The quaternary structure of the amidase from Geobacillus pallidus RAPc8 is revealed by its crystal packing

Abstract

The amidase from Geobacillus pallidus RAPc8, a moderate thermophile, is a member of the nitrilase enzyme superfamily. It converts amides to the corresponding acids and ammonia and has application as an industrial catalyst. RAPc8 amidase has been cloned and functionally expressed in Escherichia coli and has been purified by heat treatment and a number of chromatographic steps. The enzyme was crystallized using the hanging-drop vapour-diffusion method. Crystals produced in the presence of 1.2 M sodium citrate, 400 mM NaCl, 100 mM sodium acetate pH 5.6 were selected for X-ray diffraction studies. A data set having acceptable statistics to 1.96 A resolution was collected under cryoconditions using an in-house X-ray source. The space group was determined to be primitive cubic P4(2)32, with unit-cell parameter a = 130.49 (+/-0.05) A. The structure was solved by molecular replacement using the backbone of the hypothetical protein PH0642 from Pyrococcus horikoshii (PDB code 1j31) with all non-identical side chains substituted with alanine as a probe. There is one subunit per asymmetric unit. The subunits are packed as trimers of dimers with D3 point-group symmetry around the threefold axis in such a way that the dimer interface seen in the homologues is preserved.

Figure 1

SDS–PAGE of amidase purification. Lane M, molecular-weight markers (kDa); lane 1, induced cells; lane 2, clarified cell extract; lane 3, heat-treated supernatant; lane 4, pooled fractions from Phenyl-Sepharose hydrophobic interaction chromatography; lane 5, pooled fractions from Q-Sepharose ion-exchange chromatography; lane 6, pooled fractions from gel-exclusion chromatography.

Figure 2

A crystal of the amidase from G. pallidus RAPc8.

Figure 3

Alignment of the G. pallidus RAPc8 amidase sequence.
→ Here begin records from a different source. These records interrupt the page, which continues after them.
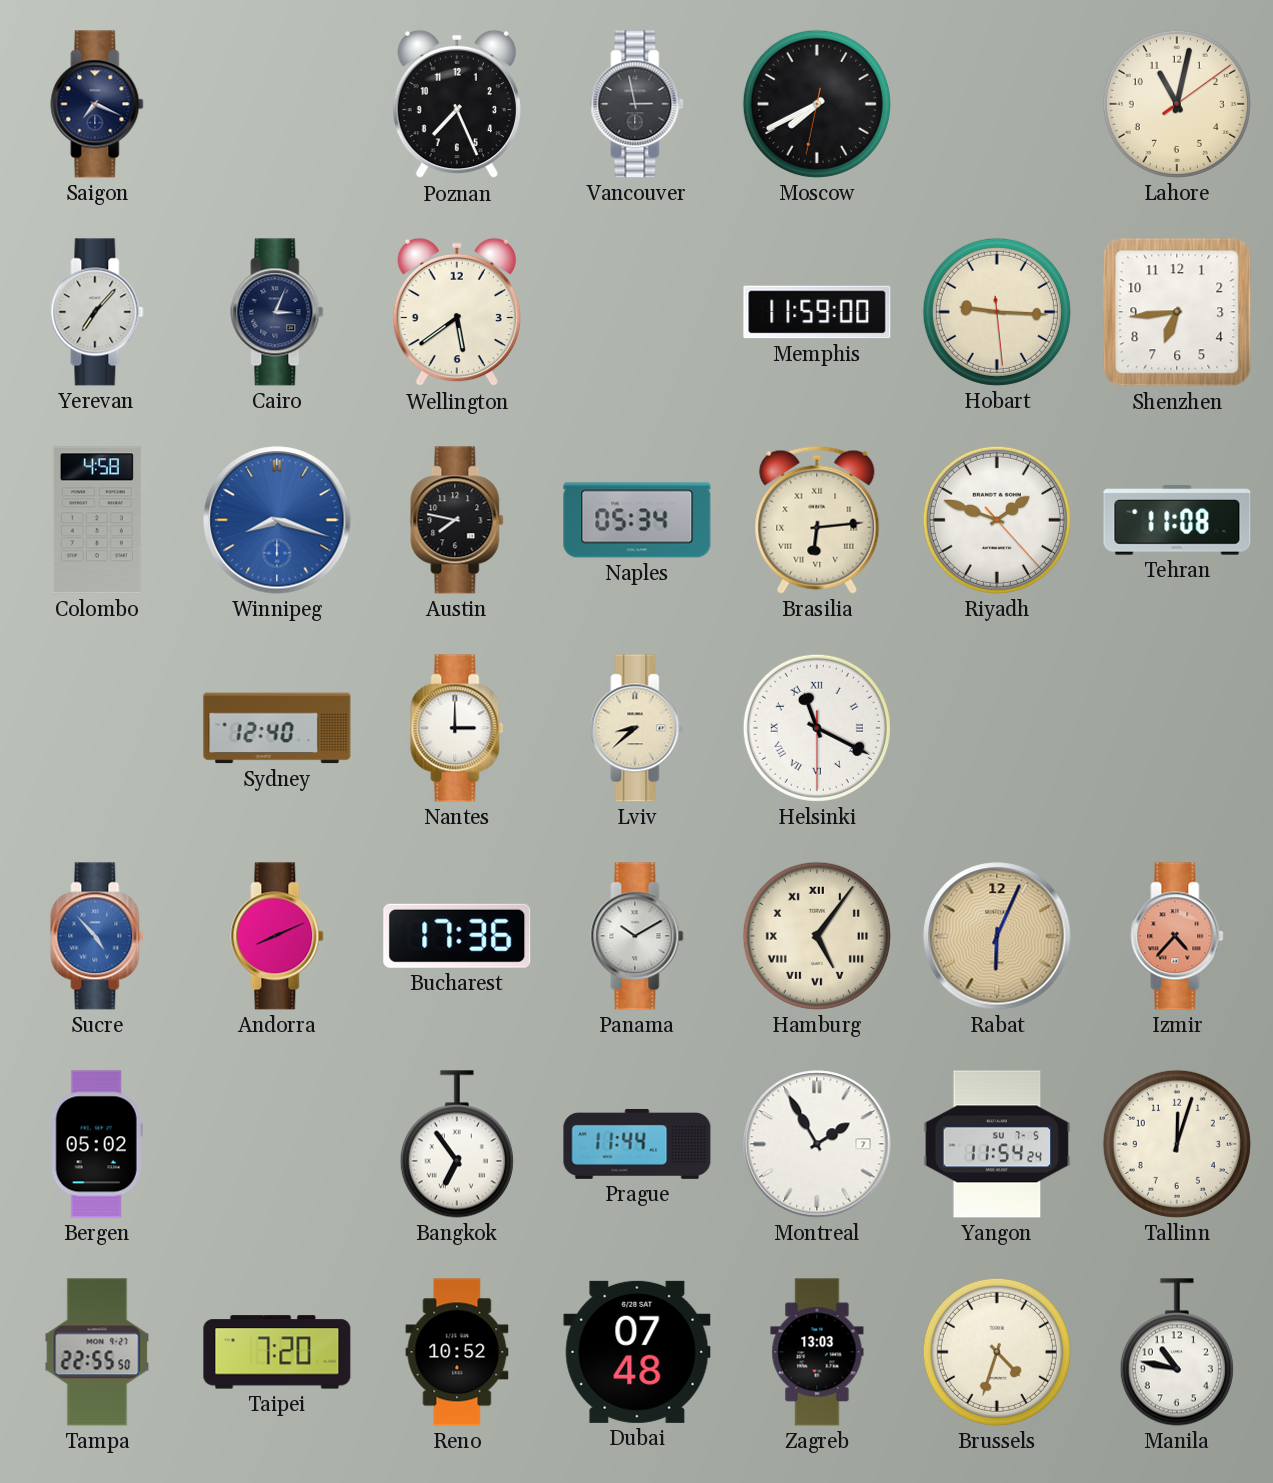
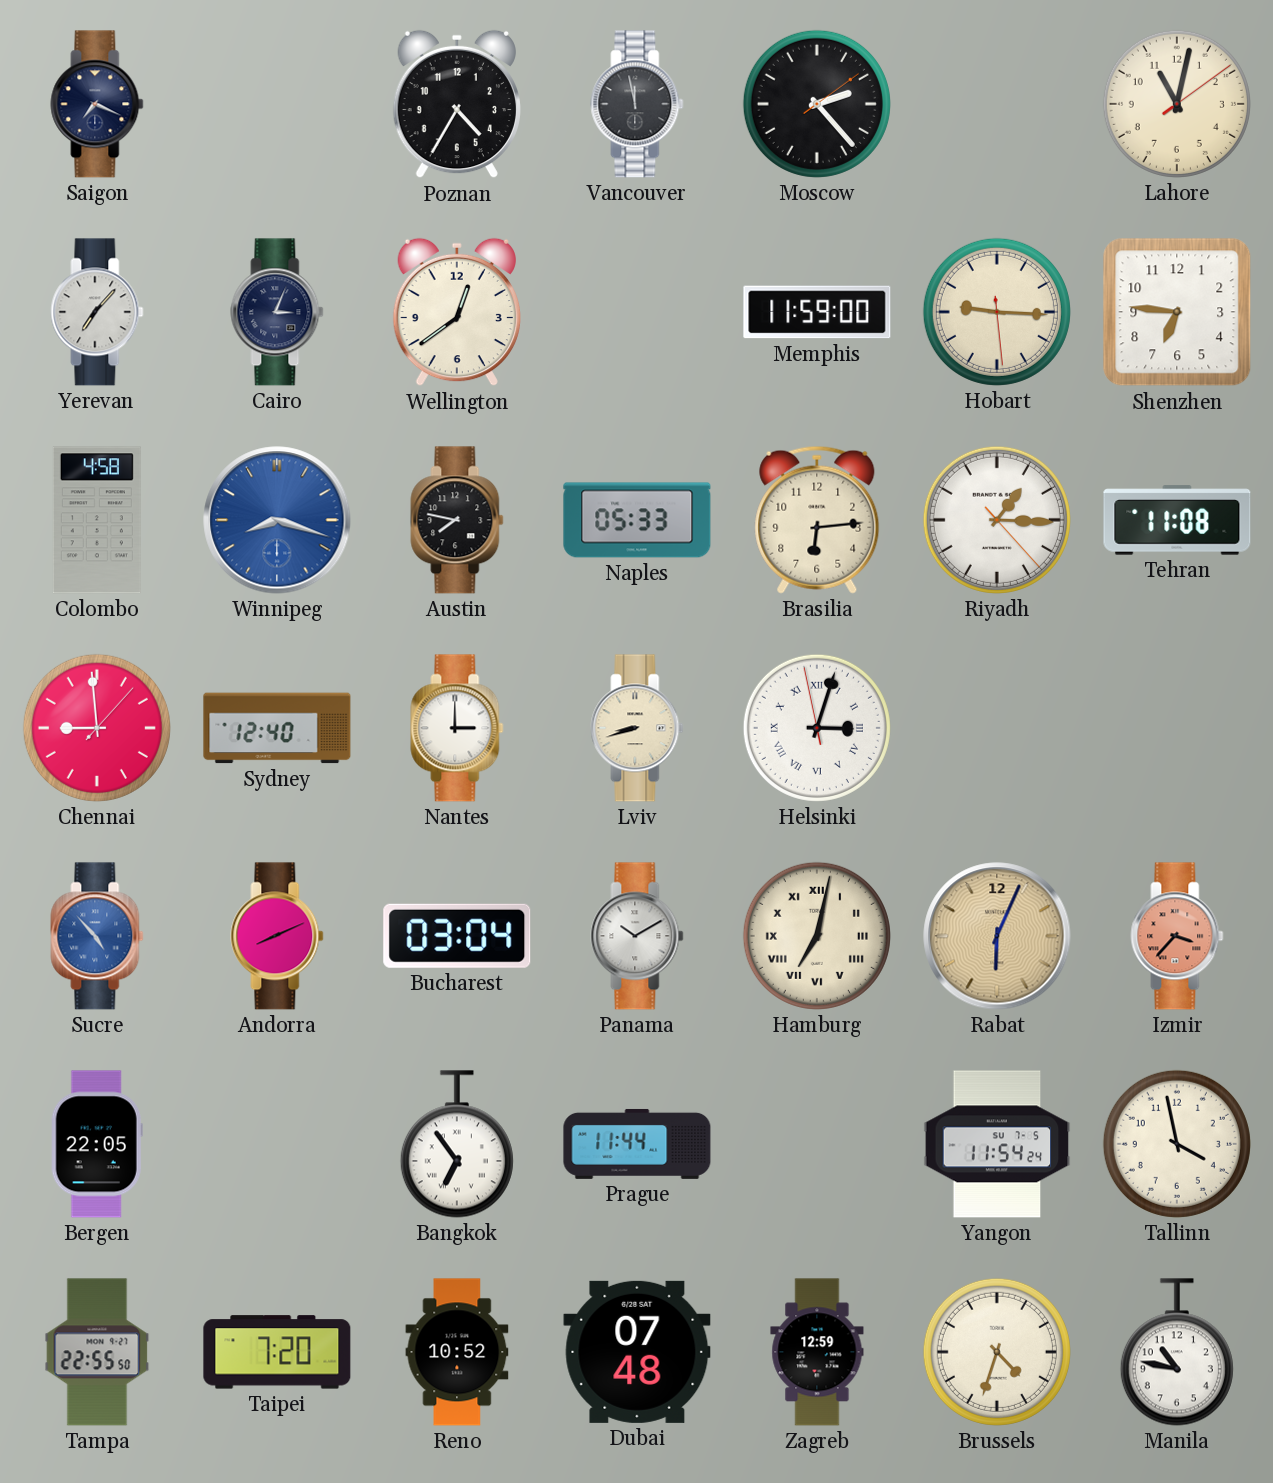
Poznan: 7:26 -> 4:35
Vancouver: 2:58 -> 11:58
Moscow: 7:40 -> 2:23
Wellington: 5:39 -> 12:39
Shenzhen: 6:44 -> 6:46
Naples: 05:34 -> 05:33
Brasilia numerals: Roman -> Arabic
Riyadh: 1:48 -> 1:15
Chennai: none -> 8:59
Lviv: 8:38 -> 8:42
Helsinki: 11:19 -> 3:02
Bucharest: 17:36 -> 03:04
Hamburg: 5:06 -> 7:02
Izmir: 4:37 -> 3:37
Bergen: 05:02 -> 22:05
Montreal: 1:55 -> none
Tallinn: 12:03 -> 3:58
Zagreb: 13:03 -> 12:59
A, cyanide dihydratase (Pseudomonas stutzeri AK61); B, amidase (G. pallidus RAPc8); C, Pseudomonas aeruginosa amidase model (PDB code 1k17); D, hypothetical protein PH0642 from Pyrococcus horikoshii (PDB code 1j31); E, putative CN hydrolase from yeast (PDB code 1f89); F, Nit domain of the NitFhit fusion protein (Caenorhabditis elegans; PDB code 1ems); G, Agrobacterium sp. strain KNK712 N-carbamoyl-d-amino-acid amidohydrolase (PDB code 1erz). The conserved Glu, Cys, Lys catalytic site is highlighted in pink. The central core of the enzymes is highlighted in yellow; the loop regions are highlighted in brown. The major contact surface leading to dimerization of the enzymes is highlighted in green. The second interacting surface occurring in 1ems and 1erz is highlighted in blue. The sequences of the proteins which have three-dimensional structures are indicated in JOY notation (Mizuguchi et al., 1998 ▶). The amidase has the following sequence identities: 1k17, 80.1%; 1j31, 22.1%; 1f89, 21.4%; 1ems, 16.7%; 1erz, 18.2%.

Figure 4

Stereoviews of the suggested solution hexamer viewed down one of the twofold axes from both directions. The preserved dimer surface is centred in (a). The interacting surfaces depicted in the foreground of (b) are based on the model of the putative CN hydrolase from yeast (PDB code 1f89). 66 C-terminal amino acids for each subunit are not depicted in this model.